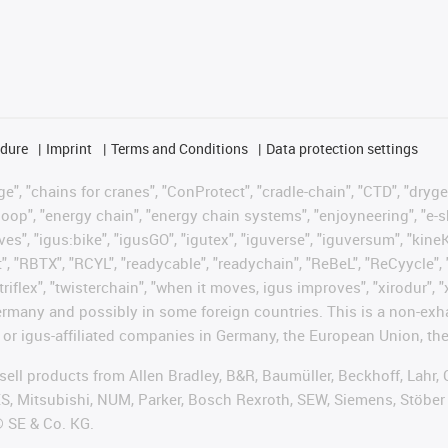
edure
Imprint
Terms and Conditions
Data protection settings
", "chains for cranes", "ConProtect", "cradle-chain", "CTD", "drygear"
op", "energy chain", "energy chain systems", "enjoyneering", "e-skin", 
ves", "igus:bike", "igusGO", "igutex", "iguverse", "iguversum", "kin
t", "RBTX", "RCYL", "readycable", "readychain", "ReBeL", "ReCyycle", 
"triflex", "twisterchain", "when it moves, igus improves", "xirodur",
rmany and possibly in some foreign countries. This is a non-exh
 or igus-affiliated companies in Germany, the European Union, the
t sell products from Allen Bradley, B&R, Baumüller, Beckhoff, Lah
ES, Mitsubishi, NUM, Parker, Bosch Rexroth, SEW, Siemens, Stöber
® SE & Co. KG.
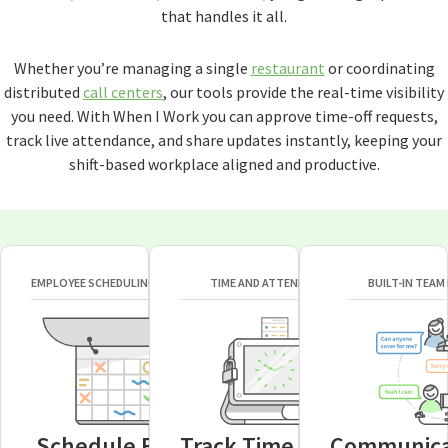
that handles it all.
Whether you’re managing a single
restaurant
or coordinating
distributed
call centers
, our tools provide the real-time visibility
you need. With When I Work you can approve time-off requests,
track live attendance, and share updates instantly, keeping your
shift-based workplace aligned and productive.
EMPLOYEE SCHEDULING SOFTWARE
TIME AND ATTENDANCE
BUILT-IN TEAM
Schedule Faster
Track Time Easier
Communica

+ + + +

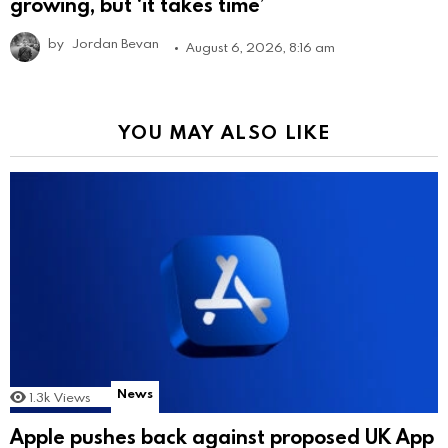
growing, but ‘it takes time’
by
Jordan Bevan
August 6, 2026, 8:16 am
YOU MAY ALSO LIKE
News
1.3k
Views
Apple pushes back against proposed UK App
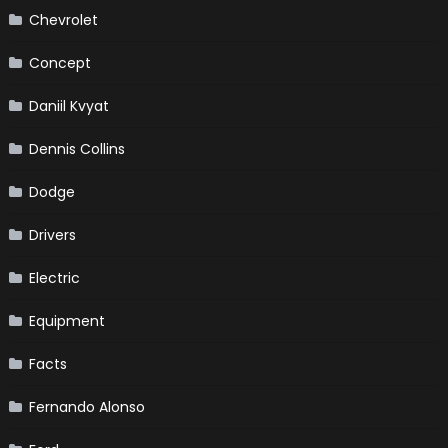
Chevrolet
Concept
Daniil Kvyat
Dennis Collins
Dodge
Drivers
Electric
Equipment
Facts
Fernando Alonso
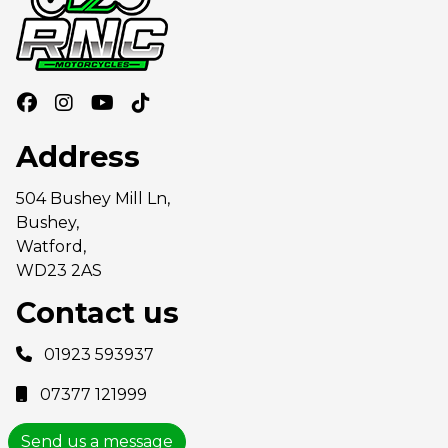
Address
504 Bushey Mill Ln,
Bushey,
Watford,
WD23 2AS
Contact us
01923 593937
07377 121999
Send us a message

+ + + +

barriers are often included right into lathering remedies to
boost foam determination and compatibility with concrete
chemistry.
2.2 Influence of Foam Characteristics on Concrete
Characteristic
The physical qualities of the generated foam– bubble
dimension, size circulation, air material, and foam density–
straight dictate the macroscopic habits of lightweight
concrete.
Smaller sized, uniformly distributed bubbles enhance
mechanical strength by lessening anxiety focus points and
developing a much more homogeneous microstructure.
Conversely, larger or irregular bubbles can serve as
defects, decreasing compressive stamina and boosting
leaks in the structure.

+ + + +

Each line of the entries above that includes the string "bubbles" should be copied out.

Smaller sized, uniformly distributed bubbles enhance
Conversely, larger or irregular bubbles can serve as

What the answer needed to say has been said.